YOUR OBJECTIVE: Bring back every record exactly, except for the pictures, which stay out.

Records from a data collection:
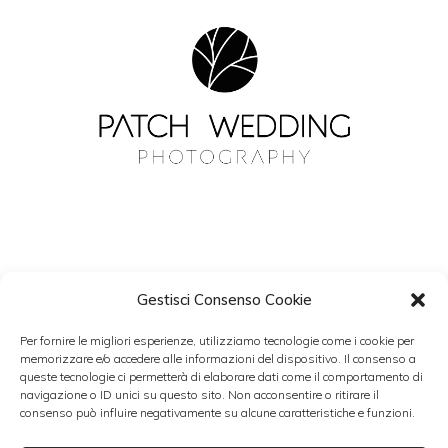
Gestisci Consenso Cookie
NEWSLETTER
Per fornire le migliori esperienze, utilizziamo tecnologie come i cookie per
Resta aggiornato con Patch Wedding.
memorizzare e/o accedere alle informazioni del dispositivo. Il consenso a
queste tecnologie ci permetterà di elaborare dati come il comportamento di
navigazione o ID unici su questo sito. Non acconsentire o ritirare il
consenso può influire negativamente su alcune caratteristiche e funzioni.
Accetto i termini del trattamento dati personali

COMPLETED TASK:
Gestisci Consenso Cookie
NEWSLETTER
Per fornire le migliori esperienze, utilizziamo tecnologie come i cookie per
Resta aggiornato con Patch Wedding.
memorizzare e/o accedere alle informazioni del dispositivo. Il consenso a
queste tecnologie ci permetterà di elaborare dati come il comportamento di
navigazione o ID unici su questo sito. Non acconsentire o ritirare il
consenso può influire negativamente su alcune caratteristiche e funzioni.
Accetto i termini del trattamento dati personali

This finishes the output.